You're reading: Trial of Ukraine’s sick Tymoshenko delayed again

Jailed Ukrainian opposition leader Yulia Tymoshenko's trial for tax evasion was adjourned again on Friday until Dec. 18 because the former prime minister, hospitalised for back trouble, could not attend.

Tymoshenko, the main political foe of President Viktor Yanukovich, was sentenced to seven years in prison in October last year on abuse-of-office charges. Her second trial, for alleged tax dodging and embezzlement, was originally meant to commence in April but has been repeatedly postponed.

The 51-year-old denies wrongdoing and says she is being persecuted by Yanukovich in revenge for her role in the 2004 “Orange Revolution” which derailed his first presidential bid.
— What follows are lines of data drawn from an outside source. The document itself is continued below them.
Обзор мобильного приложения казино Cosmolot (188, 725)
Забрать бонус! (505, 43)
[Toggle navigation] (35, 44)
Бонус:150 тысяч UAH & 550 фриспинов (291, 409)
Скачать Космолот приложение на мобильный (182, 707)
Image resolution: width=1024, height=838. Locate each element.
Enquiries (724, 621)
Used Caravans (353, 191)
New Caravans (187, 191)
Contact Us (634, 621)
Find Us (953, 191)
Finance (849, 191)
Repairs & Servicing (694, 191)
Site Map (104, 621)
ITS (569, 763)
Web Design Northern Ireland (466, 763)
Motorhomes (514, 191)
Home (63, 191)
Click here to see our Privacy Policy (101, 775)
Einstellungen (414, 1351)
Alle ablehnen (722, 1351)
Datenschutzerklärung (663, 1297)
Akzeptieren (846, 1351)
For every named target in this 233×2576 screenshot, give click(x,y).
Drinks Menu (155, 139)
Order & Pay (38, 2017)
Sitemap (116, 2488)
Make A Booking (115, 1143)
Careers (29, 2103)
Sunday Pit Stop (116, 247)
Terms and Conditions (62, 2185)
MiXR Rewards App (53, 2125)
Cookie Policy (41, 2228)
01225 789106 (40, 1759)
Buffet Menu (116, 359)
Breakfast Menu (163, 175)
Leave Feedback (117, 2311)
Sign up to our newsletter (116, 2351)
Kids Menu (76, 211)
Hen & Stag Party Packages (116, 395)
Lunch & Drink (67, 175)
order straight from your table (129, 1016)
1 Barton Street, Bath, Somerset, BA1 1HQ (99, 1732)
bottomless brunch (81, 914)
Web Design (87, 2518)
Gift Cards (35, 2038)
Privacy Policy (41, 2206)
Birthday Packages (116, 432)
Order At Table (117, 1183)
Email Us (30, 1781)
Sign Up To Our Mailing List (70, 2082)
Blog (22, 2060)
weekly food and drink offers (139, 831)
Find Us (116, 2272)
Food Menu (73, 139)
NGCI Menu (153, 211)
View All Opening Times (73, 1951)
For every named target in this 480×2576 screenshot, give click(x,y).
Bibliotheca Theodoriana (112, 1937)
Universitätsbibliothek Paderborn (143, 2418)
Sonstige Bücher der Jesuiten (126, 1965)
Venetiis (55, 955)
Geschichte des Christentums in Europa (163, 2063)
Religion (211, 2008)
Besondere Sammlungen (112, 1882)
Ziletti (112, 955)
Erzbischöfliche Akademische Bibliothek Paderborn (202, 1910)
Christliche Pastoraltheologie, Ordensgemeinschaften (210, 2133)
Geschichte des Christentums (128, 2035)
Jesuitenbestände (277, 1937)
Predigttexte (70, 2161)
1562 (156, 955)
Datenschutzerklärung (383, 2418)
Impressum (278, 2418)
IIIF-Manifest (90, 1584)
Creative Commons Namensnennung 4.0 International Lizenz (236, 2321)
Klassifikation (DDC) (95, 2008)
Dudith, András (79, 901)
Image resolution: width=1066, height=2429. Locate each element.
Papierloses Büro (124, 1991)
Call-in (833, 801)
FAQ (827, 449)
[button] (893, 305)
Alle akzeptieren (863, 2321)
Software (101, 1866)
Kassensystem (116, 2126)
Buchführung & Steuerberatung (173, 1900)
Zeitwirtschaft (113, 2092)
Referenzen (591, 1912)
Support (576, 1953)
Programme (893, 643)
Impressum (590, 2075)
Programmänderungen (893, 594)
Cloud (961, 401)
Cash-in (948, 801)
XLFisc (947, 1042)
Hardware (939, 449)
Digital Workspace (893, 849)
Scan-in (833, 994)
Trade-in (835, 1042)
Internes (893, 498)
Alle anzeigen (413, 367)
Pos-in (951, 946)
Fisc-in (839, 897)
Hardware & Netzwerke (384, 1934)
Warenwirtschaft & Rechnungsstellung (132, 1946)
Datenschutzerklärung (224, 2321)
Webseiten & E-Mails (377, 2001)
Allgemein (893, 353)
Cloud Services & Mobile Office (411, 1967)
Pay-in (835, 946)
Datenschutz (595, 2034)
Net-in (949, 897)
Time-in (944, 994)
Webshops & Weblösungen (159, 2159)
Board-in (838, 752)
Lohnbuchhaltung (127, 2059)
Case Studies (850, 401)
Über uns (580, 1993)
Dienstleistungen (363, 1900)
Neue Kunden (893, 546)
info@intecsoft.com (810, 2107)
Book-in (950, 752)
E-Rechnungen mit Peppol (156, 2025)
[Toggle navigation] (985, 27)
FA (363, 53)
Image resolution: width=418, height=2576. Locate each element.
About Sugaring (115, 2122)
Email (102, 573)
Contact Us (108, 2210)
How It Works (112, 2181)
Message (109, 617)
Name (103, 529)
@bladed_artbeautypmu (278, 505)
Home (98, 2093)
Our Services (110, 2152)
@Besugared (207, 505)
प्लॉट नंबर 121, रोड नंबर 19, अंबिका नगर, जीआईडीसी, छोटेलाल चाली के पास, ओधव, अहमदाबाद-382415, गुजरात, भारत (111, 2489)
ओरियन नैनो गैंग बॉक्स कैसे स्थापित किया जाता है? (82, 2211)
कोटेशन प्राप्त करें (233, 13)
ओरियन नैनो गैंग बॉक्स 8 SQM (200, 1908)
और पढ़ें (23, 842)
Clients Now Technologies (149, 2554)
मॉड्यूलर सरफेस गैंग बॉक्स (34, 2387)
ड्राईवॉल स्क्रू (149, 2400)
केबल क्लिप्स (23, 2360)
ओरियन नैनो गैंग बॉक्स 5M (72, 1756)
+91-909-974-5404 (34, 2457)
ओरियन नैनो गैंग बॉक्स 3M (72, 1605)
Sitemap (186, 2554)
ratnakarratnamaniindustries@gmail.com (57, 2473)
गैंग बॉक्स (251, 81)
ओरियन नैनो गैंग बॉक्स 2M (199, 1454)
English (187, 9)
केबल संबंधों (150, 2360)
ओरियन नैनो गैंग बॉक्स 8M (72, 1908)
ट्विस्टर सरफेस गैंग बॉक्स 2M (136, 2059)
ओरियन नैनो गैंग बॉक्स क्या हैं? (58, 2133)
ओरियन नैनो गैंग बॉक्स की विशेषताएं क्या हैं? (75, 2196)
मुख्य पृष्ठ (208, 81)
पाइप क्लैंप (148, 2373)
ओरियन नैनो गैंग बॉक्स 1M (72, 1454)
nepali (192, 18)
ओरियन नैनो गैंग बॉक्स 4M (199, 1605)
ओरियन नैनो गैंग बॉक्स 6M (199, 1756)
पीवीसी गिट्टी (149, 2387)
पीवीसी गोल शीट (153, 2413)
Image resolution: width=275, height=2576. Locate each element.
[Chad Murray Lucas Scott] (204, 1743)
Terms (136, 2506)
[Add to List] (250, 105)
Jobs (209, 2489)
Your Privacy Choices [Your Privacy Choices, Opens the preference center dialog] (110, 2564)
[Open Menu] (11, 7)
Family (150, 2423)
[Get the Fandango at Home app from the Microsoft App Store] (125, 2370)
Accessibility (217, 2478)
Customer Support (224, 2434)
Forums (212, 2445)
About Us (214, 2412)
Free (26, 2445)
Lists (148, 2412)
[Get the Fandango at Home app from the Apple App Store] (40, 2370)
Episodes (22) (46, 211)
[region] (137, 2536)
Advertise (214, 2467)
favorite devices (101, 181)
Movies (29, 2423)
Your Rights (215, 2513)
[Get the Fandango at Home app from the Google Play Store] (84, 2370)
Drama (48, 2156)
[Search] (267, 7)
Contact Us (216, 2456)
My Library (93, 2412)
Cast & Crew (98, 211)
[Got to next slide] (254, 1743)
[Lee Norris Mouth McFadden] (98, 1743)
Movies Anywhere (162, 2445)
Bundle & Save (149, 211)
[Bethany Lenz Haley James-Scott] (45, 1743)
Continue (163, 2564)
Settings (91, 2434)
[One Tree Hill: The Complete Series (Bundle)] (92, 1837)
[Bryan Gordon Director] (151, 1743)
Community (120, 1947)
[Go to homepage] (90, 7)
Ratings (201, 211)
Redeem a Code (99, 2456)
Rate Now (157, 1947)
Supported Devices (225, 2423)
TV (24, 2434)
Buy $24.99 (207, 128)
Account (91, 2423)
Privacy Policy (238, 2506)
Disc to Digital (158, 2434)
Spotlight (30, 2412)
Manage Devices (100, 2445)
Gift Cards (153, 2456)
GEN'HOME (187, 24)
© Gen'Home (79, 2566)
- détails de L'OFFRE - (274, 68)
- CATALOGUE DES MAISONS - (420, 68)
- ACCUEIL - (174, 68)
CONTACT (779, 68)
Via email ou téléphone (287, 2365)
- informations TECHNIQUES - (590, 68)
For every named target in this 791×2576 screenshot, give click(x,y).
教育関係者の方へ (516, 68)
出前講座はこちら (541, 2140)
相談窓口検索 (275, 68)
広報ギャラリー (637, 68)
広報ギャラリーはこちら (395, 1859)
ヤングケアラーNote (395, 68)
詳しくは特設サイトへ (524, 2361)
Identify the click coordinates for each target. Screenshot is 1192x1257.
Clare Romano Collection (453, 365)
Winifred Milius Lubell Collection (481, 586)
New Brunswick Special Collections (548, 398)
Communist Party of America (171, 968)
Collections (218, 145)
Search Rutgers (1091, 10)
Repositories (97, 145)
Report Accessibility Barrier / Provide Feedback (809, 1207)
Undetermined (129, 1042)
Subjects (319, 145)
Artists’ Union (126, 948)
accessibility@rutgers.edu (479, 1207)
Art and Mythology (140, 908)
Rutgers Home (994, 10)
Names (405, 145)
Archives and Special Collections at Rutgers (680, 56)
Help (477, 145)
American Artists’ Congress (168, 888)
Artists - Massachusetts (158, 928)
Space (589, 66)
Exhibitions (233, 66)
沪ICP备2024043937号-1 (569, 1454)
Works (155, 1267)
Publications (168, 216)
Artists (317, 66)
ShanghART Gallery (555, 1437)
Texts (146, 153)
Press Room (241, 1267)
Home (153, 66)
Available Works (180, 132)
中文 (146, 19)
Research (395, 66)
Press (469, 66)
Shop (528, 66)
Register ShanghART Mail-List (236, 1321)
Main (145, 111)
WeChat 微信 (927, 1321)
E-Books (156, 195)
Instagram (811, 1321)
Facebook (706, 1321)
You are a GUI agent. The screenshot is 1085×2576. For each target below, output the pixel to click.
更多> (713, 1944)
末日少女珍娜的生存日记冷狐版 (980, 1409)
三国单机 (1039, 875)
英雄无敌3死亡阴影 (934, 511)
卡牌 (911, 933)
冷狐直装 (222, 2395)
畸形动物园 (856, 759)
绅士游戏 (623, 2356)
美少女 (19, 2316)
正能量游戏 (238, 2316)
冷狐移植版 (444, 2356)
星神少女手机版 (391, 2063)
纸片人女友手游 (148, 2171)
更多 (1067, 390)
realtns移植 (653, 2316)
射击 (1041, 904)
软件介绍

Tymoshenko has been in a state hospital since May, receiving treatment for back pains. Her health was also harmed, her family says, by an 18-day hunger strike she called off on Nov. 16.

Judge Kostyantyn Sadovsky postponed the trial again.

“The court rules it impossible to consider the case in the absence of the accused, Tymoshenko, and her defence counsel. An adjournment is ordered until Dec. 18,” Sadovsky said, according to Interfax news agency on Friday.

The abuse of office charge for which Tymoshenko was jailed stems from a gas deal she brokered with Russia in 2009 as prime minister. The new tax evasion and embezzlement charges relate to events in the 1990s when she ran a major gas trading company.

The European Union has supported Tymoshenko, calling her case an example of selective justice, and shelved agreements on free trade and political association with Ukraine.